Why I Don’t Own Anything

I recently got a birthday card with an illustration of a monk exclaiming as he looked into a box he was just given by his fellow monks: “Just what I always wanted—nothing!” The card sender knew me well: I am a joyful pauper—I don’t own anything other than some clothes and a few personal items.

When I was a young man, I had successful businesses, retail property, and hundreds of acres of land. I may have been rich, but I didn’t feel wealthy. Every morning I woke up knowing that I was going to be doing something business related, that continually sapped my vital energy. One day I gave it all away, and I have yet to regret it. My life was again mine—I woke up nearly every day feeling lighthearted, and when issues came up, they were usually within my immediate realm to take care of.

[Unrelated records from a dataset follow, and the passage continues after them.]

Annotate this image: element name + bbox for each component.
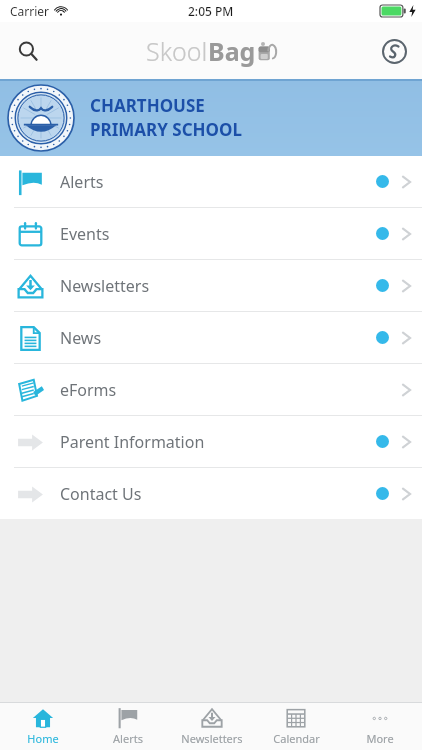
button[interactable]: Home — [0, 703, 85, 750]
staticText: eForms — [60, 379, 117, 401]
staticText: Newsletters — [60, 275, 150, 297]
staticText: Alerts — [113, 731, 143, 746]
staticText: Carrier — [10, 3, 50, 19]
staticText: Bag — [208, 34, 256, 68]
staticText: Parent Information — [60, 431, 205, 453]
staticText: PRIMARY SCHOOL — [90, 118, 243, 141]
staticText: Newsletters — [181, 731, 243, 746]
button[interactable]: Events — [0, 208, 422, 259]
staticText: Events — [60, 223, 110, 245]
staticText: 2:05 PM — [188, 3, 234, 19]
button[interactable]: Contact Us — [0, 468, 422, 519]
button[interactable]: Refresh — [372, 29, 416, 73]
staticText: Alerts — [60, 171, 104, 193]
button[interactable]: Newsletters — [170, 703, 254, 750]
staticText: Calendar — [273, 731, 320, 746]
button[interactable]: Newsletters — [0, 260, 422, 311]
button[interactable]: Parent Information — [0, 416, 422, 467]
staticText: Skool — [146, 34, 208, 68]
button[interactable]: Search — [6, 29, 50, 73]
staticText: Home — [27, 731, 59, 746]
button[interactable]: More — [338, 703, 422, 750]
button[interactable]: Calendar — [254, 703, 338, 750]
button[interactable]: eForms — [0, 364, 422, 415]
button[interactable]: News — [0, 312, 422, 363]
staticText: News — [60, 327, 102, 349]
button[interactable]: Alerts — [85, 703, 170, 750]
staticText: More — [366, 731, 394, 746]
staticText: Contact Us — [60, 483, 142, 505]
staticText: CHARTHOUSE — [90, 94, 205, 117]
button[interactable]: Alerts — [0, 156, 422, 207]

Perhaps the greatest gift that came from shedding my possessions was the transformation of anxiety and fear into gratefulness. My mate Lety clearly described my new outlook on life with the dream message she woke up with yesterday morning: When I don’t own or think I deserve anything, everything is a gift. I embrace a simple smile as a cherished gift when I’m not expecting exclusive attention, and I cherish a bowl of fresh-picked wild berries as a perfect breakfast when I don’t have a basket full of store-bought fruit beside me. Now I not only understand, but feeling my heart what my elders call the Gifting Way.

Not long ago I interviewed Robert Wolff, author of Original Wisdom: Stories of an Ancient Way of Knowing. “There are a lot of countries where you can’t say you own anything,” said Robert. “In Malay and some Polynesian languages, there’s no word for my. You can’t say ‘my wife, my children.’ The very idea of owning is completely foreign to them. As long as we think we own the world, each of us will want a piece of it for him/herself. The whole idea of property and owning is an evil idea—it’s the worst thing we have invented. ”

Story is the original way of sharing knowledge, and I think it’s still the best. I’d like to close with one from John Heckewelder, that I found in his book published in 1819: Account of the History, Manners, and Customs of the Indian Nations, Who Once Inhabited Pennsylvania and the Neighbouring States.

Some travelling Indians having in the year 1777, put their horses over night to pasture in my little meadow, at Gnadenhutten on the Muskingum, I called on them in the morning to learn why they had done so. I endeavoured to make them sensible of the injury they had done me, especially as I intended to mow the meadow in a day or two. Having finished my complaint, one of them replied: “My friend, it seems you lay claim to the grass my horses have eaten, because you had enclosed it with a fence: now tell me, who caused the grass to grow? Can you make the grass grow? I think not, and no body can except the great Mannitto. He it is who causes it to grow both for my horses and for yours! See, friend! The grass which grows out of the earth is common to all; the game in the woods is common to all. Say, did you never eat venison and bear’s meat?—“Yes, very often.”—Well, and did you ever hear me or any other Indian complain about that? No; then be not disturbed at my horses having eaten only once, of what you call your grass, though the grass my horses did eat, in like manner as the meat you did eat, was given to the Indians by the Great Spirit. Besides, if you will but consider, you will find that my horses did not eat all your grass. For friendship’s sake, however, I shall never put my horses in your meadow again.”